チームトップの全体17位でフィニッシュした中大・白川 photo by Jiji Press第101回箱根駅伝(2025年1月2日・3日)への出場権を賭けた箱根駅伝予選会が10月19日、東京・立川市で行なわれ、前回大会上位10校以外の出場校…
チームトップの全体17位でフィニッシュした中大・白川
photo by Jiji Press
第101回箱根駅伝(2025年1月2日・3日)への出場権を賭けた箱根駅伝予選会が10月19日、東京・立川市で行なわれ、前回大会上位10校以外の出場校10校が決定した。予選通過6位となった中央大学は、前回大会で優勝候補に挙げられながらも13位に終わった雪辱を晴らすべく、今シーズンの戦いに挑み始めた。
【故障者が続き1年生5人を起用】
前回の箱根駅伝では優勝候補の一角と見られながらも、年末に多くの体調不良者が出た影響で総合13位とシード権も逃すまさかの結果になった中央大。長年、チームの柱となってきた吉居大和ら4年生が抜けたとはいえ、今シーズンも上位で戦えるだけの戦力は十分に残っている。そのため、新チームのスタート時から3年ぶりの箱根予選会に向けては、「前回の大会(本戦)で区間賞を獲っている選手を予選から走らせるのはちょっと違うということで、『そういう選手を箱根に連れて行くという気概で全員がやっていこう』と話していた」(藤原正和監督)と、前回7区区間賞獲得の吉居駿恭(3年)を起用せずに、1位通過を目指していた。
だが、大会前になって思惑とは少し違うシナリオとなった。
7月に10000mの中大記録27分52秒38を出すなど自己新を連発していた溜池一太(3年)、日本選手権3000m障害2位で前回の箱根は10区を走った柴田大地(2年)が故障の影響でエントリーを見送り。加えて、この予選会の2週間後には全日本大学駅伝が控えていることもあり、昨季の三大駅伝で好走していた浦田優斗(4年)と本間颯(2年)も温存。1年生を5人起用するオーダーで臨んだ。
スタート時の気温は23度を超え、湿度も高く、厳しい条件となったレース。

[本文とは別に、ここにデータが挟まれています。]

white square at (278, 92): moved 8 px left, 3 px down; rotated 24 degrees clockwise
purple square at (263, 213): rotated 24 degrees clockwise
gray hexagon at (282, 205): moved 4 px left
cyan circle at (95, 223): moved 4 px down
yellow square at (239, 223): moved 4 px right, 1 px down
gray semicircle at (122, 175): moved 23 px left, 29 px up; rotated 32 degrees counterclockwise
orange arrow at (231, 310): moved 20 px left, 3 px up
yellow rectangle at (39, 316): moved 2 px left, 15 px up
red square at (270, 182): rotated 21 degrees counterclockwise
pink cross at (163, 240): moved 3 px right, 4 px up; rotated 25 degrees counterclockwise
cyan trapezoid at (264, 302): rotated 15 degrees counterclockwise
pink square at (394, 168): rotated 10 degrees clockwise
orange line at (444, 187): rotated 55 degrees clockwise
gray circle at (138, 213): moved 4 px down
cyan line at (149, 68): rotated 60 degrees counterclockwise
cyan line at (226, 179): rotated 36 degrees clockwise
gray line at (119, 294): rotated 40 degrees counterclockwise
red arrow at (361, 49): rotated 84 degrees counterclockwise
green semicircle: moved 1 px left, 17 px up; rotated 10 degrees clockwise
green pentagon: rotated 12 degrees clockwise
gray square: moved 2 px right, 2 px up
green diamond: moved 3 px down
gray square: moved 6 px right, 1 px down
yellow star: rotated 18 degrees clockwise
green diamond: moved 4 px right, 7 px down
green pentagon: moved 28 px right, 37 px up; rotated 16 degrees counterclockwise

「予選会校なので、(練習で走る)距離にはしっかりとこだわってやってきた」と藤原監督が話すように、これまでより各選手は月間走行距離も大幅に増やし、「予選会校のなかでは一番やっているから、そこは自信持ってやってくれということは常々話していた」という状態。「戦力的にも力がついてきたので、涼しければ確実に総合3番以内はいける」と言うが、高気温の条件下で戦略を変えた。
「こうなった時は、もう総合1位やタイムにはこだわらない。とにかく(予選を)通ることが最優先事項として粘り通すこと、順位を確認しながら最後の1kmで5秒でも10秒でも稼いでくることを意識しました。一番危惧したのは脱水症状になって棄権すること。1年生を5人使っていたのでそういうリスクはあるだろうなと‥‥そこが一番怖いなと思っていたので、とにかく走りきることを第一目標にすれば結果はついてくるという姿勢で、あまりプレッシャーをかけずに『今日は5番か6番だ』みたいなことを言って送り出しました」(藤原監督)
体感では30度近くの暑熱下でのレースとなったため、スタートからスローペースの展開に。最初から前に出た留学生たち以外の日本人の大集団は、最初の5kmを15分10秒前後で入り、そこから徐々に縦長にバラけていくレース展開となった。そのなかで白川陽大(ひなた/3年)と岡田開成(1年)は10kmを29分台で走り上位集団に位置し、ほかの10人は30分30~40秒台で通過した。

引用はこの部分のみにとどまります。